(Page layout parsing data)

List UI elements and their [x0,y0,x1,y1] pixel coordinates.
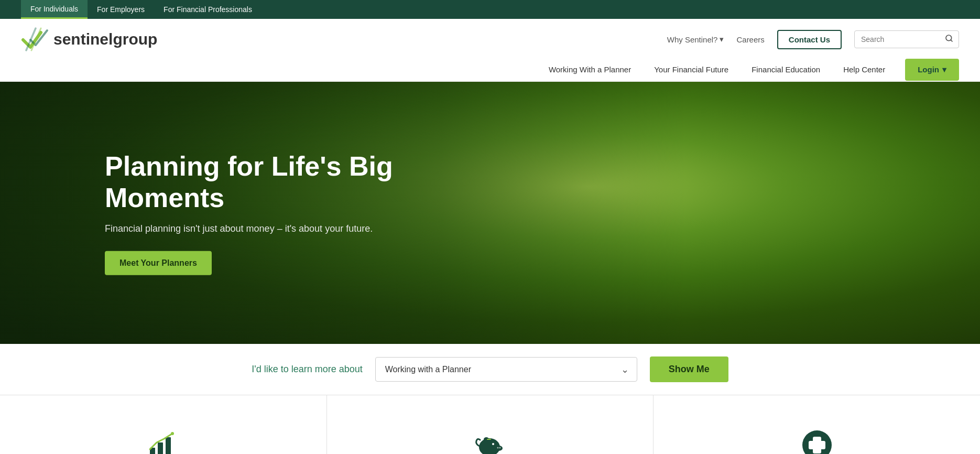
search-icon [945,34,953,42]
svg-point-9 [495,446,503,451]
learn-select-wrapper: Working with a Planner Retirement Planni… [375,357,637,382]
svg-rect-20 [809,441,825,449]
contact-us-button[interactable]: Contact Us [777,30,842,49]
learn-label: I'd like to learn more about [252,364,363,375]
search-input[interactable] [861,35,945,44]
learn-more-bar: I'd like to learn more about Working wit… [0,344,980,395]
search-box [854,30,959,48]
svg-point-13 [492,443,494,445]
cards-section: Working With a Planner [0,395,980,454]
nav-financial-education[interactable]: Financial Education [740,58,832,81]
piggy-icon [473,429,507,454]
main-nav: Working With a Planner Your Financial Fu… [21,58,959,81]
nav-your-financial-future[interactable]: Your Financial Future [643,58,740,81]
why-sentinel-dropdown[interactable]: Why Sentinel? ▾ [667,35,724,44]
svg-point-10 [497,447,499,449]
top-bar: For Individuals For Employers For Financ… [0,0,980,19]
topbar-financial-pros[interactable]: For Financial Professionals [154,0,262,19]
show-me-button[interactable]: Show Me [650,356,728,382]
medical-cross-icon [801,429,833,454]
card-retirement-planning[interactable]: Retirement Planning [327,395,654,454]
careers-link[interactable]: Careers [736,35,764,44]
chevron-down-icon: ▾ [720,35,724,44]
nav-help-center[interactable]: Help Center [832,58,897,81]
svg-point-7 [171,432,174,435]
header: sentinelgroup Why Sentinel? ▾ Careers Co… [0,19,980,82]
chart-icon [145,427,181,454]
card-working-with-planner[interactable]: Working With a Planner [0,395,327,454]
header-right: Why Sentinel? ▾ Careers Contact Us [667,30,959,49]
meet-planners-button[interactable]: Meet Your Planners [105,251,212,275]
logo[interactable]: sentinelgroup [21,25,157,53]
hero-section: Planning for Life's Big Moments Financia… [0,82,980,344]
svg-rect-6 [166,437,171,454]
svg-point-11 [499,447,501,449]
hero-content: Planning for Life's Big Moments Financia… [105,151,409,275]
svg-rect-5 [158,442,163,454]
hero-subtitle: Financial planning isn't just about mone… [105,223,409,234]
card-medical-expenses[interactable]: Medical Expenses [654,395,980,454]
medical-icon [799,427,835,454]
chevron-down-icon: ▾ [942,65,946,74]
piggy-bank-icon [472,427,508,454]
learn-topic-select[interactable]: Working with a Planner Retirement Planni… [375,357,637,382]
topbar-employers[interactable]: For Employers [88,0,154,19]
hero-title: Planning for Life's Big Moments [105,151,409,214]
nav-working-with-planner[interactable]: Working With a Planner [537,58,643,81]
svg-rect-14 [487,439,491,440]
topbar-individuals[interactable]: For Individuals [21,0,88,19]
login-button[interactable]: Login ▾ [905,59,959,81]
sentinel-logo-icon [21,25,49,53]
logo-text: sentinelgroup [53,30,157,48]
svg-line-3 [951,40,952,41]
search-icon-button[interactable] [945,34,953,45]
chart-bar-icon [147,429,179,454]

§ TO DO: What you return should match the entries word for word, pictures aside.

§ REPLY:
List UI elements and their [x0,y0,x1,y1] pixel coordinates.
search-icon [945,34,953,42]
svg-point-9 [495,446,503,451]
learn-select-wrapper: Working with a Planner Retirement Planni… [375,357,637,382]
svg-rect-20 [809,441,825,449]
contact-us-button[interactable]: Contact Us [777,30,842,49]
learn-label: I'd like to learn more about [252,364,363,375]
search-input[interactable] [861,35,945,44]
learn-more-bar: I'd like to learn more about Working wit… [0,344,980,395]
search-box [854,30,959,48]
svg-point-13 [492,443,494,445]
cards-section: Working With a Planner [0,395,980,454]
nav-financial-education[interactable]: Financial Education [740,58,832,81]
piggy-icon [473,429,507,454]
main-nav: Working With a Planner Your Financial Fu… [21,58,959,81]
nav-your-financial-future[interactable]: Your Financial Future [643,58,740,81]
why-sentinel-dropdown[interactable]: Why Sentinel? ▾ [667,35,724,44]
svg-point-10 [497,447,499,449]
top-bar: For Individuals For Employers For Financ… [0,0,980,19]
topbar-financial-pros[interactable]: For Financial Professionals [154,0,262,19]
show-me-button[interactable]: Show Me [650,356,728,382]
medical-cross-icon [801,429,833,454]
card-retirement-planning[interactable]: Retirement Planning [327,395,654,454]
careers-link[interactable]: Careers [736,35,764,44]
chevron-down-icon: ▾ [720,35,724,44]
nav-help-center[interactable]: Help Center [832,58,897,81]
svg-point-7 [171,432,174,435]
header: sentinelgroup Why Sentinel? ▾ Careers Co… [0,19,980,82]
chart-icon [145,427,181,454]
card-working-with-planner[interactable]: Working With a Planner [0,395,327,454]
header-right: Why Sentinel? ▾ Careers Contact Us [667,30,959,49]
meet-planners-button[interactable]: Meet Your Planners [105,251,212,275]
logo[interactable]: sentinelgroup [21,25,157,53]
hero-section: Planning for Life's Big Moments Financia… [0,82,980,344]
svg-rect-6 [166,437,171,454]
svg-point-11 [499,447,501,449]
hero-content: Planning for Life's Big Moments Financia… [105,151,409,275]
svg-rect-5 [158,442,163,454]
hero-subtitle: Financial planning isn't just about mone… [105,223,409,234]
card-medical-expenses[interactable]: Medical Expenses [654,395,980,454]
medical-icon [799,427,835,454]
chevron-down-icon: ▾ [942,65,946,74]
piggy-bank-icon [472,427,508,454]
learn-topic-select[interactable]: Working with a Planner Retirement Planni… [375,357,637,382]
topbar-employers[interactable]: For Employers [88,0,154,19]
hero-title: Planning for Life's Big Moments [105,151,409,214]
nav-working-with-planner[interactable]: Working With a Planner [537,58,643,81]
svg-rect-14 [487,439,491,440]
topbar-individuals[interactable]: For Individuals [21,0,88,19]
login-button[interactable]: Login ▾ [905,59,959,81]
sentinel-logo-icon [21,25,49,53]
logo-text: sentinelgroup [53,30,157,48]
svg-line-3 [951,40,952,41]
search-icon-button[interactable] [945,34,953,45]
chart-bar-icon [147,429,179,454]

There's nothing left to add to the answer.